* **YOUR INSTRUCTIONS**
All records must be quoted exactly. Omit the pictures.

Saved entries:
======

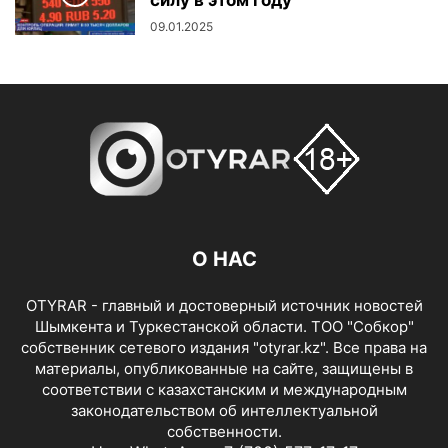
09.01.2025
О НАС
OTYRAR - главный и достоверный источник новостей
Шымкента и Туркестанской области. ТОО "Собкор"
собственник сетевого издания "otyrar.kz". Все права на
материалы, опубликованные на сайте, защищены в
соответствии с казахстанским и международным
законодательством об интеллектуальной
собственности.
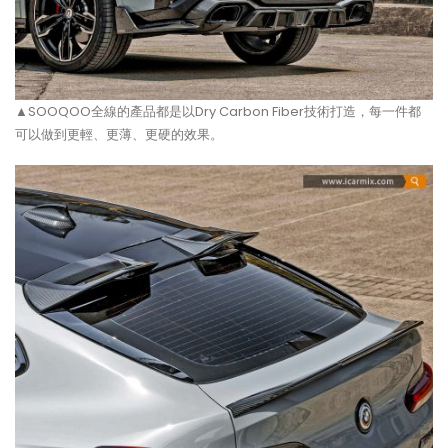
▲SOOQOO全線的產品都是以Dry Carbon Fiber技術打造，每一件都
可以做到更輕、更薄、更硬的效果。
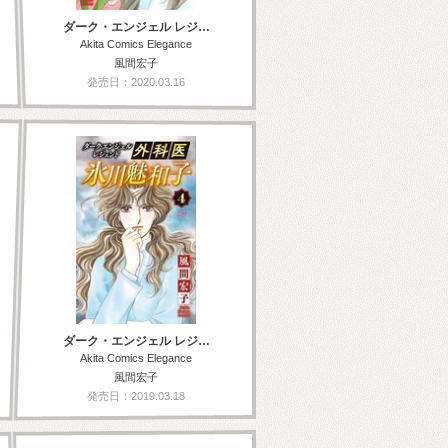
ダーク・エンジェル レジ…
Akita Comics Elegance
風間宏子
発売日：2020.03.16
ダーク・エンジェル レジ…
Akita Comics Elegance
風間宏子
発売日：2019.03.18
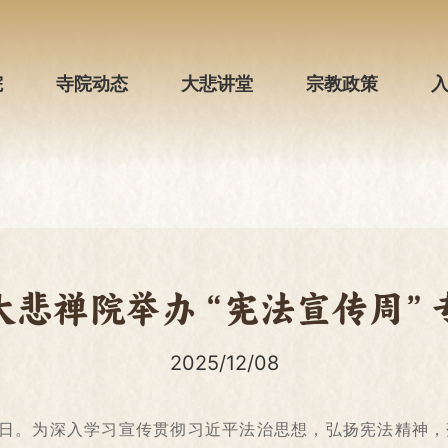
院
寺院动态
大悲讲堂
宗教政策
大悲禅院举办“宪法宣传周”
2025/12/08
宪法日。为深入学习宣传贯彻习近平法治思想，弘扬宪法精神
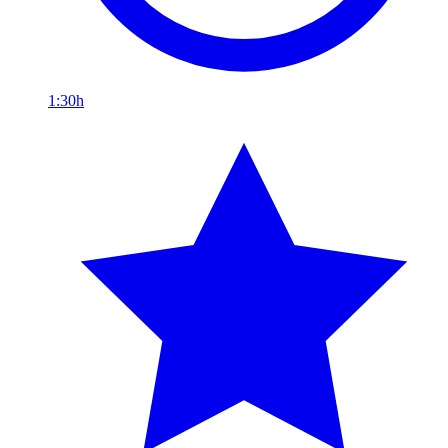
1:30h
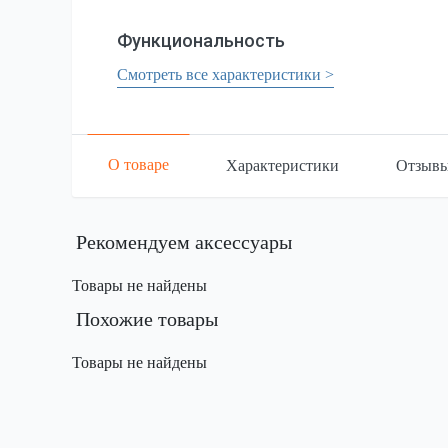
Функциональность
Смотреть все характеристики >
О товаре
Характеристики
Отзыв
Рекомендуем аксессуары
Товары не найдены
Похожие товары
Товары не найдены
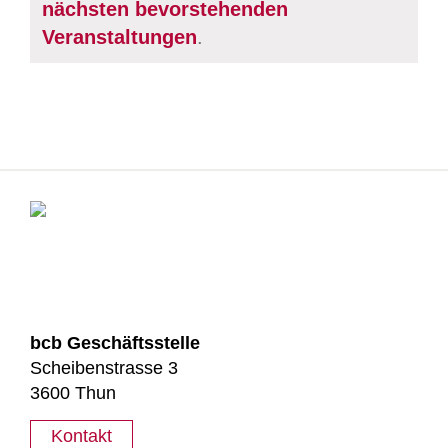
Hinweis
nächsten bevorstehenden
Veranstaltungen
.
bcb Geschäftsstelle
Scheibenstrasse 3
3600 Thun
Kontakt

======

* **OUTPUT BELOW**
09.01.2025
О НАС
OTYRAR - главный и достоверный источник новостей
Шымкента и Туркестанской области. ТОО "Собкор"
собственник сетевого издания "otyrar.kz". Все права на
материалы, опубликованные на сайте, защищены в
соответствии с казахстанским и международным
законодательством об интеллектуальной
собственности.
▲SOOQOO全線的產品都是以Dry Carbon Fiber技術打造，每一件都
可以做到更輕、更薄、更硬的效果。
ダーク・エンジェル レジ…
Akita Comics Elegance
風間宏子
発売日：2020.03.16
ダーク・エンジェル レジ…
Akita Comics Elegance
風間宏子
発売日：2019.03.18
院
寺院动态
大悲讲堂
宗教政策
大悲禅院举办“宪法宣传周”
2025/12/08
宪法日。为深入学习宣传贯彻习近平法治思想，弘扬宪法精神
1:30h
Функциональность
Смотреть все характеристики >
О товаре
Характеристики
Отзыв
Рекомендуем аксессуары
Товары не найдены
Похожие товары
Товары не найдены
Hinweis
nächsten bevorstehenden
Veranstaltungen
.
bcb Geschäftsstelle
Scheibenstrasse 3
3600 Thun
Kontakt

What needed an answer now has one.